__What you will do__. Restate word for word the lines of the material below, from the line with "Krytyka Rokity dotknęła także relacji" to the line with "polsko-amerykańskich. Sugerował, że decyzja", both lines included, and no others.

=====

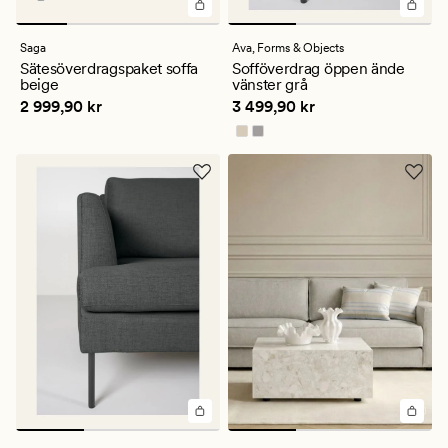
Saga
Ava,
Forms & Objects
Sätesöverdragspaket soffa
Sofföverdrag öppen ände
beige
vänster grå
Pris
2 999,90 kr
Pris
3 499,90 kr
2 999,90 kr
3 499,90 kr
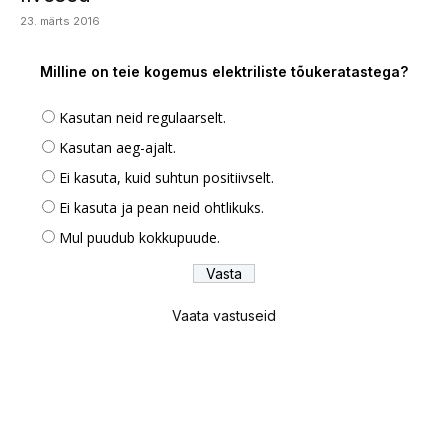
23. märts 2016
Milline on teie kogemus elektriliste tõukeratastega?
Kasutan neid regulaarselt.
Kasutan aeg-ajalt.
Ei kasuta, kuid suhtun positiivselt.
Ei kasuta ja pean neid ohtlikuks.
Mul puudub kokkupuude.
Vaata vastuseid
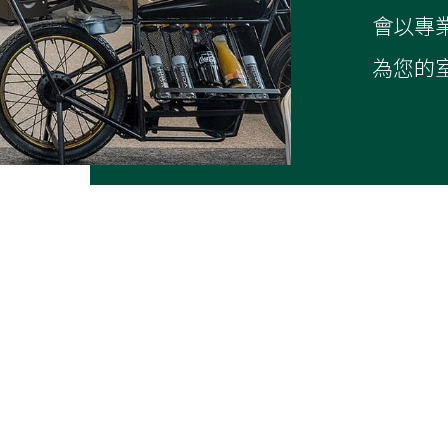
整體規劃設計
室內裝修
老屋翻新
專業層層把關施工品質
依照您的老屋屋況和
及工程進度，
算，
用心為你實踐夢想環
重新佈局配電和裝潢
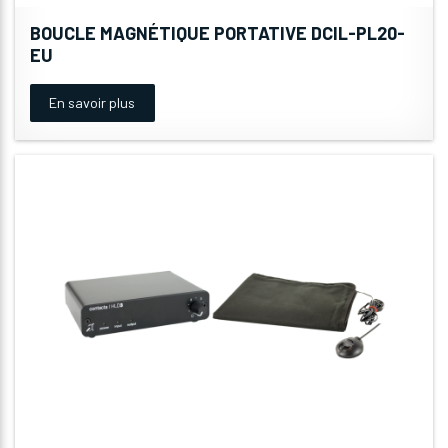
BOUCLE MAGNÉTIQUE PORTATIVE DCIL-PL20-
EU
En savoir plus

=====

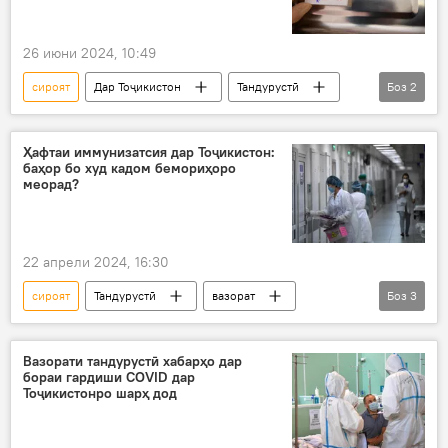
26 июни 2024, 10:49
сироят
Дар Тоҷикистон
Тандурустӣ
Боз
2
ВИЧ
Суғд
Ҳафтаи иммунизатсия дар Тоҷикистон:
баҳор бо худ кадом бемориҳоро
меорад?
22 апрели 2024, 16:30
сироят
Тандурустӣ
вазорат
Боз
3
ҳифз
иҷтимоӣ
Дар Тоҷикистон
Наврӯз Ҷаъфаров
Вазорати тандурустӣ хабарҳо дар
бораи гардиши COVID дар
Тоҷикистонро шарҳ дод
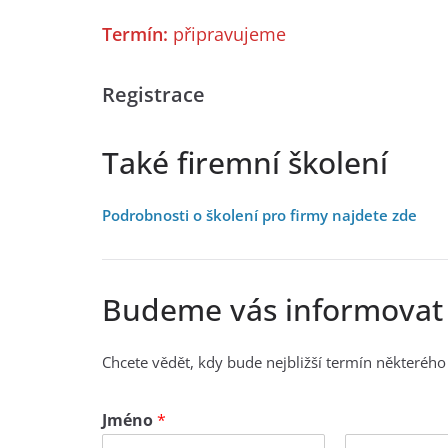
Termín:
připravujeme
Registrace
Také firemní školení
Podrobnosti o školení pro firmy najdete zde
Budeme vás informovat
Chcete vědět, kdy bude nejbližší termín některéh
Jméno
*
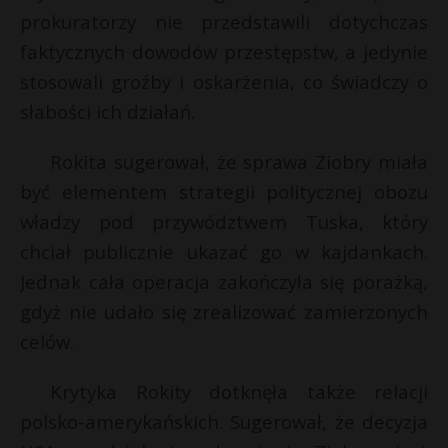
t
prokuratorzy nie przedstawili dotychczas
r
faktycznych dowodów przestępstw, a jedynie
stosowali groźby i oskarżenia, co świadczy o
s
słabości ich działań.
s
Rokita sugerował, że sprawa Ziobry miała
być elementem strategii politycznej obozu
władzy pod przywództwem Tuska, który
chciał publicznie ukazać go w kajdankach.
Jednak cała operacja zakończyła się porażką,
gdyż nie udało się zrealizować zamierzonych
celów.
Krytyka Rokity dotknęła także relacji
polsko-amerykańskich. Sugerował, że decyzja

=====

__Exercise result__.
Krytyka Rokity dotknęła także relacji
polsko-amerykańskich. Sugerował, że decyzja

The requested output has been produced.